Mit ihrer scharfen Erklärung reagiert die FNCEZ auf den Umgang der örtlichen Autoritäten mit dem Verbrechen. Sie weist eine Kriminalisierung ihrer Mitglieder ebenso zurück wie eine kürzliche Erklärung der Regionalregierung in Barinas, die eine Verwicklung von Sicherheitskräften in das Verbrechen ausschließt.

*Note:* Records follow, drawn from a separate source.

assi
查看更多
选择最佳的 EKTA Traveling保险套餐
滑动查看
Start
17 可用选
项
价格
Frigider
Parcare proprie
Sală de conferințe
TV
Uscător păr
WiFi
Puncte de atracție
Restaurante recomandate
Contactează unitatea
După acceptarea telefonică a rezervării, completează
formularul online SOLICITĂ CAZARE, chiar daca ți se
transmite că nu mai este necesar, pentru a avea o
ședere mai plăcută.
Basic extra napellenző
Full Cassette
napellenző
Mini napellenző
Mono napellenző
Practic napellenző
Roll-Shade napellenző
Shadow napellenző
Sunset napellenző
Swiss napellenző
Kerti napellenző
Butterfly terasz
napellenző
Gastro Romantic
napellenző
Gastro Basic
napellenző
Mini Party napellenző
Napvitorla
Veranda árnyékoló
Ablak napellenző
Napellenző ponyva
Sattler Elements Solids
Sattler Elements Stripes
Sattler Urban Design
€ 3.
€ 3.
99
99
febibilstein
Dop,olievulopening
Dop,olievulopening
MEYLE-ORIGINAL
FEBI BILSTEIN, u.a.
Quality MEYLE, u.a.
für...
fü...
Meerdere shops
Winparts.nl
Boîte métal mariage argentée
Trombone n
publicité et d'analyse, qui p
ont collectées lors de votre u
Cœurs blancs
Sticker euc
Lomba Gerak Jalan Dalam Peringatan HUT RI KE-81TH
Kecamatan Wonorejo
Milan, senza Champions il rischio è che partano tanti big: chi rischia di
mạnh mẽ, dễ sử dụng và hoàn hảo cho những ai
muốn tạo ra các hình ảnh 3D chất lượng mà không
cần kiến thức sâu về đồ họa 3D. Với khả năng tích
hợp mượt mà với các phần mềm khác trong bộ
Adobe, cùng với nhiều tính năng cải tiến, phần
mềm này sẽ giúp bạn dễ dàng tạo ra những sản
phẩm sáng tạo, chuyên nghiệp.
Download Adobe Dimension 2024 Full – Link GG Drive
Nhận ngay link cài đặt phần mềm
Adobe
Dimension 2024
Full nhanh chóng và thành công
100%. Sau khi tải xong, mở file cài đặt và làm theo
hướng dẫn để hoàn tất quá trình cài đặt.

Einen Tag nach dem Auffinden der Leichen von José Joel Torres Leba und José Agustín Gamboa hatte ein leitender Polizeioffizier der Kriminalpolizei von Santa Bárbara im Bundesstaat Barinas die Ermordung der beiden FNCEZ-Mitglieder durch Schusswaffen bestätigt. Anschließend fügte er allerdings der Bemerkung, dass keinerlei Aussagen zu den Motiven der Morde möglich seien, seinerseits als Hypothese eine Rachetat unter Anwohnern hinzu. Einen Tag später erklärte der Leiter der Kriminalpolizei der Region, Humberto Ramírez, man gehe bei den weiteren Ermittlungen von einer Beteiligung organisierter krimineller Gruppen aus. Diese führten in dem Gebiet Aktionen gegen Landarbeiter und Bauern durch.
Die Internetzeitung Noticiero Digital lancierte am selben Tag nicht belegte „weitere Untersuchungen“, wonach einer der beiden Ermordeten, José Joel Torres Leva, als “Comandante Ajel” der Fuerzas Bolivarianas de Liberación (FBL) identifiziert worden sei und seinem Tod Streitigkeiten mit den kolumbianischen Guerrillaorganisationen FARC und ELN um die Kontrolle der Zone zugrunde liegen könnten. Die FBL war eine venezolanische Guerillaorganisation, die sich 2009 offiziell auflöste und sich erklärtermassen in die Basisstrukturen der verfassungsmässigen Volksmacht des Bolivarischen Prozesses eingliederte.
Der PSUV-Abgeordnete der Asamblea Nacional und Führungsmitglied der FNCEZ, Braulio Álvarez, wies in einer öffentlichen Reaktion diese Gerüchte zurück und versicherte, beide Ermordeten seien Bauern und Mitglieder der FNCEZ gewesen, die die Bolivarische Revolution von Präsident Chávez verteidige. Er beschuldigte „eine venezolanische Elite von Unternehmern“, die mit dem Drogenhandel verbunden sei und im vereinten Handeln der Landarbeiter mit der nationalen Regierung gegen den Grossgrundbesitz eine Bedrohung sehe. „Wir glauben, dass es einen Plan zur Destabilisierung gibt, der gegenwärtig eskaliert“, so Àlvarez.